A Baltimore County Circuit judge yesterday ordered the county Board of Appeals and the Liquor Board to stop deliberating in private and obey the state's open-meetings law. But she refused to reverse the decision that led to the injunction.
Judge Barbara Kerr Howe said the county could not "pick and choose when to obey the law" and called the defenses it raised "a tempest in a teapot in an attempt to justify the actions taken by the [Appeals] Board."
Maryland law calls for open meetings in zoning and other licensing matters.
Although they hold open hearings, both the Appeals Board and Liquor Board have routinely held their deliberations in private before announcing their decisions.

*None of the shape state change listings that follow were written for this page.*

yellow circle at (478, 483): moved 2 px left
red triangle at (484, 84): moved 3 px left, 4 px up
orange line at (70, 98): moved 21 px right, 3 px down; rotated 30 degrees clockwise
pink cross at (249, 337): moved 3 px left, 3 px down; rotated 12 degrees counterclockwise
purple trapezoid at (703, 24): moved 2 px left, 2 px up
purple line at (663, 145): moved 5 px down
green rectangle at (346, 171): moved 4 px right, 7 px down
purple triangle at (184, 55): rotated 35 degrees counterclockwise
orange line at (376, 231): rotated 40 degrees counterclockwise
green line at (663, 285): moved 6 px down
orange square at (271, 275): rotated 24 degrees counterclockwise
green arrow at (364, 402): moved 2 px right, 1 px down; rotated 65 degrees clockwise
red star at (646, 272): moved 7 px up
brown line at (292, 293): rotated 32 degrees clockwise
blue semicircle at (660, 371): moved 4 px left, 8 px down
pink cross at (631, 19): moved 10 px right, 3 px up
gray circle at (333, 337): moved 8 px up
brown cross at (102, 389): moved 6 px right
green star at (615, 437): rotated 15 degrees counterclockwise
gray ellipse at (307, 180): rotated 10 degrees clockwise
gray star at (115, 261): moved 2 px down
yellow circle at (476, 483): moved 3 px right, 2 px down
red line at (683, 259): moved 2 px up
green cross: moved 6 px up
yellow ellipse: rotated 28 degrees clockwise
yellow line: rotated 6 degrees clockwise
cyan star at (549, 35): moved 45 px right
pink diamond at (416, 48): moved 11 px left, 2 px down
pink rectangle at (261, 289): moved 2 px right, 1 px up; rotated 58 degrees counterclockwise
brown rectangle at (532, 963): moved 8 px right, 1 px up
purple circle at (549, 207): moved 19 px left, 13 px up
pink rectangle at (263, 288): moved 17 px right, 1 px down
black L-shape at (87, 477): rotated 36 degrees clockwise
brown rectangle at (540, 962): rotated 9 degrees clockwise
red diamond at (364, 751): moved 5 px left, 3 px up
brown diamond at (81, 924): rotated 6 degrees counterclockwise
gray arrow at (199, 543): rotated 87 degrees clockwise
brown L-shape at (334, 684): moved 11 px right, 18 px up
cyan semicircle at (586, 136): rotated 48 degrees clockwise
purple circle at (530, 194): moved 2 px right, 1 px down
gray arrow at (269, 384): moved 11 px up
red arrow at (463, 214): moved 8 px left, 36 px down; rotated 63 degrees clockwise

The injunction came in a case brought by the Valleys Planning Council and others who lost a Board of Appeals decision last spring in their campaign against expansion plans by Villa Julie College in the Green Spring Valley.
The Board of Appeals decided to exclude testimony about a wastewater treatment plant after deliberating in a closed-door session.
It then deliberated the entire case in private before giving approval to a modified version of Villa Julie's plan.
Judge Howe said the Appeals Board apparently acted on the advice of the county attorney's office but "will not be permitted . . . to follow such a path in the future."
She also ordered the county to pay fees for four attorneys -- three representing Villa Julie opponents and one who intervened on behalf of The Sun, which reports on the actions of both boards.
Assistant County Attorney Michael J. Moran had argued that the court shouldn't impose penalties on the county "for making a wrong judgment."
Mr. Moran declined comment after the decision, and County Attorney Stanley J. Schapiro did not return a reporter's phone calls.
Villa Julie's attorney, Benjamin Bronstein, argued against reversing the Board of Appeals' decision because of the open-meeting violations. He said private deliberations didn't make the decision a bad one and noted that the decision already has been appealed.
J. Carroll Holzer, attorney for the Valleys Planning Council and other plaintiffs, said afterward that he was "pleased at the judge finding that the [open-meeting] law clearly applied."
But he said the decision not to reverse the board's decision "doesn't do anything for our clients. It does a lot for citizens of the county."